Since 2007, when the crisis begun, the number of taxpayers with incomes above €600,000 per year has reduced by half, and in 2010, the number dropped by 24 percent, according to a report published on Monday by the Spanish Tax Agency.
When the crisis begun, 10,580 people reported yearly incomes over €600,000 to the Spanish tax authorities. Three years later, there were only 5,189 people, which is the lowest number since 2006 and clearly shows the effects of the crisis.
Crisis affects all income groups
All the income groups have been affected by the difficult economic situation. The number of taxpayers in the group with the second highest incomes, between €150,000 and €600,000, decreased from 96,477 to 67,744, while those with incomes between €60,000 and €150,000 decreased from 640,238 to 619,635.
The only group of where the number of people is growing, is for those with negative or no income, which increased by 60 percent, which gives an idea of the intensity of the austerity measures introduced by the Spanish government.
The drop for those who earn most is also due to the fact that large amounts of these incomes are generated from financial investments, such as stocks and dividends, which have a larger impact among the high-income groups than among the low-income groups.

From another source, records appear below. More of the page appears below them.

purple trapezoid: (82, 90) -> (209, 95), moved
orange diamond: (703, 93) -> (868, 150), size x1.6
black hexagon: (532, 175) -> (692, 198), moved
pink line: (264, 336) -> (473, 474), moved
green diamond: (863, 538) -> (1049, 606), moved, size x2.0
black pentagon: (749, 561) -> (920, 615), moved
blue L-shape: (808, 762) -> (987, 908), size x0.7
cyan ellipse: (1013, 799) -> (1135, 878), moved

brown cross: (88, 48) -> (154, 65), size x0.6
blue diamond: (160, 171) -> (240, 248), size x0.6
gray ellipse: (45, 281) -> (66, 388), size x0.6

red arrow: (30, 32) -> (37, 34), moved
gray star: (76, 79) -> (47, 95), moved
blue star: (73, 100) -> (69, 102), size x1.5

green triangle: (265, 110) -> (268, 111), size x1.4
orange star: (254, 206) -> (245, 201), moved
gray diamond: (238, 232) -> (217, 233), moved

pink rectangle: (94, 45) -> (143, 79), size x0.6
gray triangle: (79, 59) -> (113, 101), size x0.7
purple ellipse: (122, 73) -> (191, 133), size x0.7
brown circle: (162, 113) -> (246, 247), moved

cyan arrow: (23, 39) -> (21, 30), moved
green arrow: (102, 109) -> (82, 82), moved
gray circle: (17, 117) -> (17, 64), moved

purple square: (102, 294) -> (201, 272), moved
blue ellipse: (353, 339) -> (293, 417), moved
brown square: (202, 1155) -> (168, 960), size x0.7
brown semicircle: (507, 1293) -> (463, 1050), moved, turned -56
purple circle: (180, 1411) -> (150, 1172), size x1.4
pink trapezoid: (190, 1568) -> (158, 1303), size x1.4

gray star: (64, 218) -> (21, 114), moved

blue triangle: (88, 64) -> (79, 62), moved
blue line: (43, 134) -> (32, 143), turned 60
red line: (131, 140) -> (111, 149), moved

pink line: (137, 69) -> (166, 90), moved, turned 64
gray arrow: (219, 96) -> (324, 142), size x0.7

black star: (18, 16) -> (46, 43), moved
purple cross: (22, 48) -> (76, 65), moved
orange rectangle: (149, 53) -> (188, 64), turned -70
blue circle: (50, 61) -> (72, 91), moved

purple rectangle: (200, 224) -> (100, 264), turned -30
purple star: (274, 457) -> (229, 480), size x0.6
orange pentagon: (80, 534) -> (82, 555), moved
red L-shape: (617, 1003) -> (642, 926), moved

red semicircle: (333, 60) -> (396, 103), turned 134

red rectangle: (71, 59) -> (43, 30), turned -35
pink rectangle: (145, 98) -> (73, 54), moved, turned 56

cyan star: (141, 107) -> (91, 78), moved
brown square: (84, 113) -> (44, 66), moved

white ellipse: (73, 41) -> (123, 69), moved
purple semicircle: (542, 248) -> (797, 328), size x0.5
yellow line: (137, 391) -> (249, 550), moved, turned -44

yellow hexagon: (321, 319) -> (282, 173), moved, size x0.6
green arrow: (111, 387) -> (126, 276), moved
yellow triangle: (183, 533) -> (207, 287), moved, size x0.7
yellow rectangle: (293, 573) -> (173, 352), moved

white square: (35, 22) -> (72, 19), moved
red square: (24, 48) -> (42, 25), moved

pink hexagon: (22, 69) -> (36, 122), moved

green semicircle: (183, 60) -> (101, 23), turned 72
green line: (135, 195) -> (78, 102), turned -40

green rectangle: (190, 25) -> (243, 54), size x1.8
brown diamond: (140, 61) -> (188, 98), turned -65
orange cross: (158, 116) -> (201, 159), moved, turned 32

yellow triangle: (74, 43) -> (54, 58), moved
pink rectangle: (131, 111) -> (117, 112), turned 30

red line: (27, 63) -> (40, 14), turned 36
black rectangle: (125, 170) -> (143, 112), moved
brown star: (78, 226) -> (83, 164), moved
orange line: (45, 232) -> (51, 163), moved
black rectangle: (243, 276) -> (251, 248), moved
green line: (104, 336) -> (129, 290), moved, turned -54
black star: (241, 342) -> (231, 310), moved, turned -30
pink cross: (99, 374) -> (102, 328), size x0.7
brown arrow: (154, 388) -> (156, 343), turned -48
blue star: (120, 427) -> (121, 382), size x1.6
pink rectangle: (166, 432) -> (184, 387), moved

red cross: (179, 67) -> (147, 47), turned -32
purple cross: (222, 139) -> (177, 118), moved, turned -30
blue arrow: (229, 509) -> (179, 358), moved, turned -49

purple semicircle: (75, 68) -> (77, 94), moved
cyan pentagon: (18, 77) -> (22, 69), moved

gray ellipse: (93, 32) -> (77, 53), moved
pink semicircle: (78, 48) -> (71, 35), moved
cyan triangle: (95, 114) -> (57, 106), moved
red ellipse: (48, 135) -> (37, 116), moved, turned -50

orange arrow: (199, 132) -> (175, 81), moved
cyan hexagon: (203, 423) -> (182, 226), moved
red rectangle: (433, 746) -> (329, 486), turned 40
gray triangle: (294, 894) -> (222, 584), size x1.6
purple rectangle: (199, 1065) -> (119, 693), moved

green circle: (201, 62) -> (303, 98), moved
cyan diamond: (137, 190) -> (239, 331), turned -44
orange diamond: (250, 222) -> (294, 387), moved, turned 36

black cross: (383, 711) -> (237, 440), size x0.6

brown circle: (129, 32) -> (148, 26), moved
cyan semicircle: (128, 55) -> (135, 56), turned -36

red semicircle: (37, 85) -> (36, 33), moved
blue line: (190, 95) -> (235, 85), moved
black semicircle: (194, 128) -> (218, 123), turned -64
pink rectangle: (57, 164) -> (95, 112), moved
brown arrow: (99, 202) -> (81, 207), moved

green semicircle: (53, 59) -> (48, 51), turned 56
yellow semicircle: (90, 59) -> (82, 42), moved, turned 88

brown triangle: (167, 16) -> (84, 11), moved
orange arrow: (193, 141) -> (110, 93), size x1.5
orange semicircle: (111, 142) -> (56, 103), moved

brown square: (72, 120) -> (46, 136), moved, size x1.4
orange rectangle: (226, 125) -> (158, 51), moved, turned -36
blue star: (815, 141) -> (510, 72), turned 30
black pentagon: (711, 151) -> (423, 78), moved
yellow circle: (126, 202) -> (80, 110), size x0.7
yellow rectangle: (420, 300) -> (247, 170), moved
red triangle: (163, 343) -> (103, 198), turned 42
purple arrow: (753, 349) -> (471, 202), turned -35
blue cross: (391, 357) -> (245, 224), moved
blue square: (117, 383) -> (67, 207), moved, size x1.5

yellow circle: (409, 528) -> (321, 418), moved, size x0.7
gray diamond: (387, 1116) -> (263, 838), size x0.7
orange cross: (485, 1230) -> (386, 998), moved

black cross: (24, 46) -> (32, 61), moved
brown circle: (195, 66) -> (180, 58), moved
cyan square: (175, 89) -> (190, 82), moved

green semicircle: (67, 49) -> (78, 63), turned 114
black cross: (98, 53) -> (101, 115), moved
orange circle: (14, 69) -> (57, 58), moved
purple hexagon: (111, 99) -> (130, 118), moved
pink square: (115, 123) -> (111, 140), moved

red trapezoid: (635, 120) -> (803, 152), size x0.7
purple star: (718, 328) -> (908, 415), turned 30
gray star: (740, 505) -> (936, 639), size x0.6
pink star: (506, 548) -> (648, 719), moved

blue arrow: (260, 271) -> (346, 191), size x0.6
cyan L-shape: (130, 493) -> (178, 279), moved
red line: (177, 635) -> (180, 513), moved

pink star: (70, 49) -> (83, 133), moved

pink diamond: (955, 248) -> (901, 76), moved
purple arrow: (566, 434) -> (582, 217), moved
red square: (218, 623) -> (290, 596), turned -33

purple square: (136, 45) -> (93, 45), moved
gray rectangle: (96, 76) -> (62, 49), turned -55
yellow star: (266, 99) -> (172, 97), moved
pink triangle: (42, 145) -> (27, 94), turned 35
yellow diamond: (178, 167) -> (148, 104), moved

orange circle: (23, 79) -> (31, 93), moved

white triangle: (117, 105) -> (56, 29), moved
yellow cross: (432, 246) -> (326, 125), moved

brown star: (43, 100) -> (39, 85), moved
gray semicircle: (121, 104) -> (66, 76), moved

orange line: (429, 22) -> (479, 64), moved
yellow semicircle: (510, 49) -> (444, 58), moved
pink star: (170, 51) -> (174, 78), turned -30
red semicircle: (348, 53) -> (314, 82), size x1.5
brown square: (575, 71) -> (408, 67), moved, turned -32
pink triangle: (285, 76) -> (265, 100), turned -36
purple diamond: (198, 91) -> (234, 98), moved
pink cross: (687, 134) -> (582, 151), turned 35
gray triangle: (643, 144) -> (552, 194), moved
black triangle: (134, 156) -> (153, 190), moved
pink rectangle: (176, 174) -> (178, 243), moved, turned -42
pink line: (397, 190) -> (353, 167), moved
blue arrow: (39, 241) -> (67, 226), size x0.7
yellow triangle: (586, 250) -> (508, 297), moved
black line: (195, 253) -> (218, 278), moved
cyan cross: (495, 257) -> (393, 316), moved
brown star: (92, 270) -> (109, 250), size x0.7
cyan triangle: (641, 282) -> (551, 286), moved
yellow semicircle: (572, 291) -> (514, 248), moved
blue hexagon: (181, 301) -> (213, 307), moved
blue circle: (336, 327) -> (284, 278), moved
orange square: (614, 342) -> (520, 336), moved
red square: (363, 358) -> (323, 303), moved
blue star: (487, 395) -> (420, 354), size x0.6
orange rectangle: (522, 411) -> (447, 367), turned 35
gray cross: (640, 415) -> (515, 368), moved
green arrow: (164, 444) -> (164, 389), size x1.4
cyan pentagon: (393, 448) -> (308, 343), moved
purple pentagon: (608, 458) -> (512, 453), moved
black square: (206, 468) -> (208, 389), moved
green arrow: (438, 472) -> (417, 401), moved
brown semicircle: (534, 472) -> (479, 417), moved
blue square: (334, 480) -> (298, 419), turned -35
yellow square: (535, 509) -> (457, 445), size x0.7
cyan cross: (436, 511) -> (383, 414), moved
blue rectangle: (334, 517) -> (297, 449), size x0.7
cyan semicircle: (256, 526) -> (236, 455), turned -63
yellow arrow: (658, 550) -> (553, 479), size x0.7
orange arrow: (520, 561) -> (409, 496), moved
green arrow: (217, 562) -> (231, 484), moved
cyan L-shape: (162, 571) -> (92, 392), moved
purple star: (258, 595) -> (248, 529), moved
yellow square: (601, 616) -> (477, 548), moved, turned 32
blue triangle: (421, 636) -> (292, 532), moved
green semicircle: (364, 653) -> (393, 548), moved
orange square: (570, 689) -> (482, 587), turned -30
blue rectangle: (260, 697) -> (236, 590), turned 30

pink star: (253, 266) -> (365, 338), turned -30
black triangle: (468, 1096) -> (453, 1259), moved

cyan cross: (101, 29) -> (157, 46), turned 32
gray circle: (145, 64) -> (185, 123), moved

According to the Spanish Tax Agency, the largest group of taxpayers – 27 percent – earn between €12,000 and €21,000 per year. About 20 percent earn between €6,000 and €12,000.
Monthly average of €1,376
The average income is €19,265, before tax reductions, which means a monthly salary of €1,376. However, there is a great difference between those of Spanish nationality and foreigners: the average among Spaniards is €22,826, while it is €16,319 among the other group.
No less than 65 percent have incomes below €21,000 per year.
The fact that the highest incomes have dropped, however, does not mean that there has been a convergence of salaries, but the opposite has occurred. In 2007, when the crisis begun, the number of people with incomes that were higher than ten times the minimum salary equaled 7.1 times the average salary, while in 2010 it has increased to 7.4.